だから病気を理解して、病気の症状だと客観的に捉えないといけないところと、認知症とは関係なく親の個性として受け入れないといけないところもあるかもしれない。そこが親子の介護の難しさだと思いますね。
介護サービスの導入は本人が納得できるようにゆっくり時間をかけて決める
遠距離介護の場合、日々の生活の介助が必要になったときに、介護サービスをうまく活用して、認知症の病状に合わせて支援を依頼することは大事である一方で、介護サービスの導入は焦らずゆっくり時間をかけて決めることが重要です。
例えば、介護サービスでヘルパーさんに来ていただく、デイサービスに通うなどということは、病状で考えると暮らしを維持する上で大事なことではありますが、すぐに介護サービスの導入をご本人が受け入れるのは難しいんですよね。
もし自分自身が介護サービスを受けることを想像した時に、私のいまの家にヘルパーさんに週1回来もらうことになるとか、「長谷川さん、デイサービスに行った方がいいんじゃないですか」と言われたら、「まだ大丈夫です」と断ってしまうのって普通かなと。

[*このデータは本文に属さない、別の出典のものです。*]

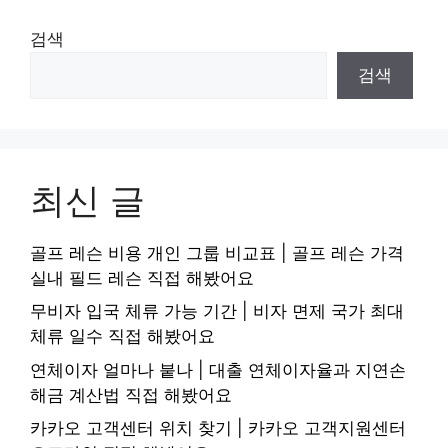
검색
검색
최신 글
골프 레슨 비용 개인 그룹 비교표 | 골프 레슨 가격
실내 필드 레슨 직접 해봤어요
무비자 입국 체류 가능 기간 | 비자 면제 국가 최대
체류 일수 직접 해봤어요
연체이자 얼마나 붙나 | 대출 연체이자율과 지연손
해금 계산법 직접 해봤어요
카카오 고객센터 위치 찾기 | 카카오 고객지원센터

ついつい、私たちは、親の日々の暮らしを心配する気持ちから、介護サービスの導入について早く決めたい、早くサポートしたいっていう気持ちになるのですが、ご本人と一緒に考えて、ご本人が納得するまで急がずに待つことが大切です。帰省した時にご家族もサービスを提供してくださる方とご本人と一緒にお話するのがいいと思います。はじめは、ご家族が親しい知り合いを紹介するかのような雰囲気で、サービスを提供してくださる方を紹介すると安心できるかもしれませんね。